▶ [Collected data]
== == ==

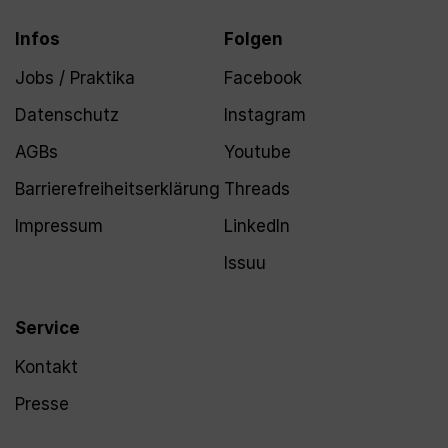
Infos
Folgen
Jobs / Praktika
Facebook
Datenschutz
Instagram
AGBs
Youtube
Barrierefreiheitserklärung
Threads
Impressum
LinkedIn
Issuu
Service
Kontakt
Presse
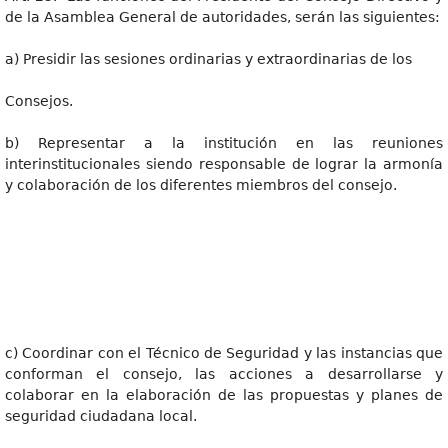
de la Asamblea General de autoridades, serán las siguientes:
a) Presidir las sesiones ordinarias y extraordinarias de los
Consejos.
b) Representar a la institución en las reuniones
interinstitucionales siendo responsable de lograr la armonía
y colaboración de los diferentes miembros del consejo.
c) Coordinar con el Técnico de Seguridad y las instancias que
conforman el consejo, las acciones a desarrollarse y
colaborar en la elaboración de las propuestas y planes de
seguridad ciudadana local.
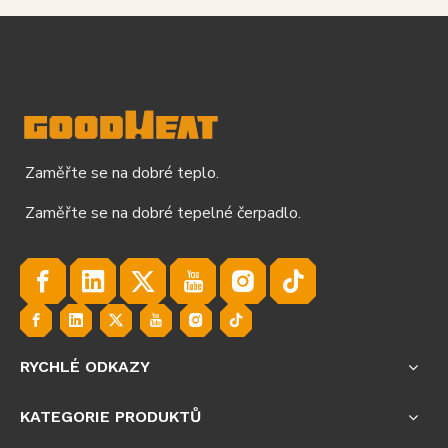
Zaměřte se na dobré teplo.
Zaměřte se na dobré tepelné čerpadlo.
RYCHLÉ ODKAZY
KATEGORIE PRODUKTŮ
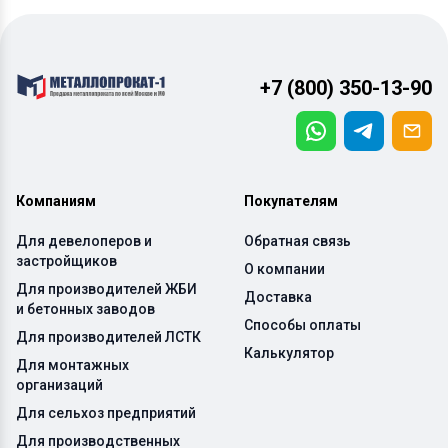
+7 (800) 350-13-90
Компаниям
Покупателям
Для девелоперов и
Обратная связь
застройщиков
О компании
Для производителей ЖБИ
Доставка
и бетонных заводов
Способы оплаты
Для производителей ЛСТК
Калькулятор
Для монтажных
организаций
Для сельхоз предприятий
Для производственных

== == ==

▶ [How to complete this task]
Output a verbatim copy of the lines from the line containing "Zaměřte se na dobré teplo." through the end of the data, both included, without any images.

▶ [Result of this exercise]
Zaměřte se na dobré teplo.
Zaměřte se na dobré tepelné čerpadlo.
RYCHLÉ ODKAZY
KATEGORIE PRODUKTŮ
+7 (800) 350-13-90
Компаниям
Покупателям
Для девелоперов и
Обратная связь
застройщиков
О компании
Для производителей ЖБИ
Доставка
и бетонных заводов
Способы оплаты
Для производителей ЛСТК
Калькулятор
Для монтажных
организаций
Для сельхоз предприятий
Для производственных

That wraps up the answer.